Thermomagnetic analysis applied for identification of lithogenic and pedogenic iron oxides in topsoils from Bulgaria

Identification of magnetic minerals, which determine the magnetic properties of natural rocks, sediments and soils, is of crucial importance for any further interpretation of their magnetic signature in environmental or paleogeographical context.
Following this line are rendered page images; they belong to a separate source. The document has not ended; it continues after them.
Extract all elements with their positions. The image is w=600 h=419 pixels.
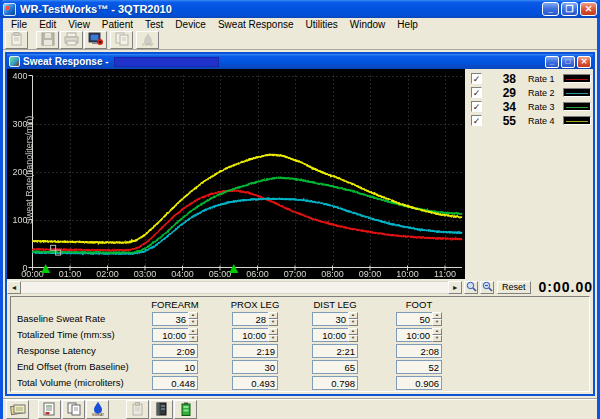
menu-window[interactable]: Window xyxy=(344,19,392,30)
spin-up-icon[interactable]: ▲ xyxy=(188,312,198,319)
value-field: 10 xyxy=(152,360,198,374)
close-button[interactable]: ✕ xyxy=(580,2,597,16)
spin-up-icon[interactable]: ▲ xyxy=(268,328,278,335)
spin-down-icon[interactable]: ▼ xyxy=(432,319,442,326)
spin-up-icon[interactable]: ▲ xyxy=(432,328,442,335)
measure-row-0: Baseline Sweat Rate36▲▼28▲▼30▲▼50▲▼ xyxy=(17,311,589,326)
scroll-right-icon[interactable]: ► xyxy=(448,281,462,294)
spinner-arrows[interactable]: ▲▼ xyxy=(268,312,278,326)
value-field[interactable]: 10:00 xyxy=(312,328,348,342)
menu-utilities[interactable]: Utilities xyxy=(300,19,344,30)
copy-data-button[interactable] xyxy=(62,400,85,419)
menu-patient[interactable]: Patient xyxy=(96,19,139,30)
spinner-arrows[interactable]: ▲▼ xyxy=(348,328,358,342)
rate-3-checkbox[interactable]: ✓ xyxy=(471,101,482,112)
menu-help[interactable]: Help xyxy=(391,19,424,30)
sweat-window-maximize-button[interactable]: □ xyxy=(561,56,575,68)
reset-button[interactable]: Reset xyxy=(497,281,531,294)
row-label: Totalized Time (mm:ss) xyxy=(17,329,135,340)
spin-down-icon[interactable]: ▼ xyxy=(188,319,198,326)
spin-up-icon[interactable]: ▲ xyxy=(432,312,442,319)
menu-file[interactable]: File xyxy=(5,19,33,30)
save-button[interactable] xyxy=(36,31,59,49)
application-window: WR-TestWorks™ - 3QTR2010 _ ❐ ✕ File Edit… xyxy=(0,0,600,419)
timer-display: 0:00.00 xyxy=(539,279,593,295)
menu-edit[interactable]: Edit xyxy=(33,19,62,30)
value-field: 2:09 xyxy=(152,344,198,358)
spin-down-icon[interactable]: ▼ xyxy=(188,335,198,342)
value-field[interactable]: 28 xyxy=(232,312,268,326)
sweat-window-titlebar[interactable]: Sweat Response - _ □ ✕ xyxy=(7,54,593,69)
menu-view[interactable]: View xyxy=(62,19,96,30)
scrollbar-track[interactable] xyxy=(21,281,448,294)
clipboard-edit-icon xyxy=(9,32,24,48)
patient-notes-button[interactable] xyxy=(6,400,29,419)
copy-icon xyxy=(115,32,129,48)
report-log-button[interactable] xyxy=(150,400,173,419)
legend-row-2: ✓29Rate 2 xyxy=(471,86,591,99)
patient-record-button[interactable] xyxy=(5,31,28,49)
column-header-forearm: FOREARM xyxy=(135,299,215,310)
new-report-button[interactable] xyxy=(38,400,61,419)
menu-test[interactable]: Test xyxy=(139,19,169,30)
spinner-arrows[interactable]: ▲▼ xyxy=(268,328,278,342)
value-field[interactable]: 10:00 xyxy=(232,328,268,342)
spinner-arrows[interactable]: ▲▼ xyxy=(432,312,442,326)
rate-1-checkbox[interactable]: ✓ xyxy=(471,73,482,84)
spin-up-icon[interactable]: ▲ xyxy=(188,328,198,335)
spinner-arrows[interactable]: ▲▼ xyxy=(432,328,442,342)
measure-row-3: End Offset (from Baseline)10306552 xyxy=(17,359,589,374)
copy-pages-icon xyxy=(67,402,81,418)
rate-3-label: Rate 3 xyxy=(528,102,560,112)
restore-button[interactable]: ❐ xyxy=(561,2,578,16)
scroll-left-icon[interactable]: ◄ xyxy=(7,281,21,294)
sweat-window-minimize-button[interactable]: _ xyxy=(545,56,559,68)
spinner-arrows[interactable]: ▲▼ xyxy=(348,312,358,326)
zoom-in-button[interactable] xyxy=(464,281,478,294)
spin-down-icon[interactable]: ▼ xyxy=(432,335,442,342)
legend-row-1: ✓38Rate 1 xyxy=(471,72,591,85)
chart-controls-row: ◄ ► Reset 0:00.00 xyxy=(7,279,593,295)
minimize-button[interactable]: _ xyxy=(542,2,559,16)
copy-button[interactable] xyxy=(110,31,133,49)
y-axis-label: Sweat Rate(nanoliters/min) xyxy=(24,115,34,225)
rate-2-checkbox[interactable]: ✓ xyxy=(471,87,482,98)
rate-1-label: Rate 1 xyxy=(528,74,560,84)
value-field: 0.798 xyxy=(312,376,358,390)
measure-row-1: Totalized Time (mm:ss)10:00▲▼10:00▲▼10:0… xyxy=(17,327,589,342)
sweat-drop-blue-icon: SWEAT xyxy=(91,401,105,418)
titlebar[interactable]: WR-TestWorks™ - 3QTR2010 _ ❐ ✕ xyxy=(0,0,600,18)
value-field[interactable]: 30 xyxy=(312,312,348,326)
sweat-window-close-button[interactable]: ✕ xyxy=(577,56,591,68)
value-field: 2:21 xyxy=(312,344,358,358)
spin-up-icon[interactable]: ▲ xyxy=(348,328,358,335)
value-field[interactable]: 36 xyxy=(152,312,188,326)
value-field[interactable]: 50 xyxy=(396,312,432,326)
spin-up-icon[interactable]: ▲ xyxy=(268,312,278,319)
device-connect-button[interactable] xyxy=(84,31,107,49)
zoom-out-button[interactable] xyxy=(480,281,494,294)
spin-down-icon[interactable]: ▼ xyxy=(268,335,278,342)
spinner-arrows[interactable]: ▲▼ xyxy=(188,312,198,326)
chart-scrollbar[interactable]: ◄ ► xyxy=(7,281,462,294)
spin-down-icon[interactable]: ▼ xyxy=(268,319,278,326)
spin-up-icon[interactable]: ▲ xyxy=(348,312,358,319)
value-field[interactable]: 10:00 xyxy=(152,328,188,342)
sweat-response-button[interactable]: SWEAT xyxy=(86,400,109,419)
menu-sweat-response[interactable]: Sweat Response xyxy=(212,19,300,30)
sweat-rate-chart[interactable]: Sweat Rate(nanoliters/min) xyxy=(7,69,464,279)
battery-status-button[interactable] xyxy=(174,400,197,419)
spinner-arrows[interactable]: ▲▼ xyxy=(188,328,198,342)
clipboard-button[interactable] xyxy=(126,400,149,419)
spin-down-icon[interactable]: ▼ xyxy=(348,319,358,326)
sweat-response-window: Sweat Response - _ □ ✕ Sweat Rate(nanoli… xyxy=(5,52,595,396)
spin-down-icon[interactable]: ▼ xyxy=(348,335,358,342)
measure-row-4: Total Volume (microliters)0.4480.4930.79… xyxy=(17,375,589,390)
print-button[interactable] xyxy=(60,31,83,49)
menu-device[interactable]: Device xyxy=(169,19,212,30)
sweat-test-button[interactable]: SWEAT xyxy=(136,31,159,49)
value-field[interactable]: 10:00 xyxy=(396,328,432,342)
legend-row-4: ✓55Rate 4 xyxy=(471,114,591,127)
row-label: End Offset (from Baseline) xyxy=(17,361,135,372)
rate-4-checkbox[interactable]: ✓ xyxy=(471,115,482,126)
One of the major and widely used methods for determination of kind of magnetic phases in natural materials is by obtaining the Curie/Neel temperature of the respective magnetic mineral. In this contribution, we report a set of thermomagnetic measurements of high-temperature behavior of magnetic susceptibility for topsoils from the territory of Bulgaria, aiming to reveal the pedogenic and lithogenic signature. The data are considered and reported in respect to the parent rock type. Our results suggest that pedogenic magnetic minerals are represented mainly by fine-grained maghemite and/or hematite with possible Al-substitutions in the crystal lattice. This phase is expressed on the heating run of the thermomagnetic curve as a “hump” with a maximum at 250–300 °C. Coarse-grained magnetite is identified as a dominant lithogenic magnetic mineral. Hematite’s presence in a sub-set of red-colored soils is confirmed by additional analyses of isothermal remanence acquisition curves. Two hematite coercivity components were identified, related to pedogenic and lithogenic origin, respectively.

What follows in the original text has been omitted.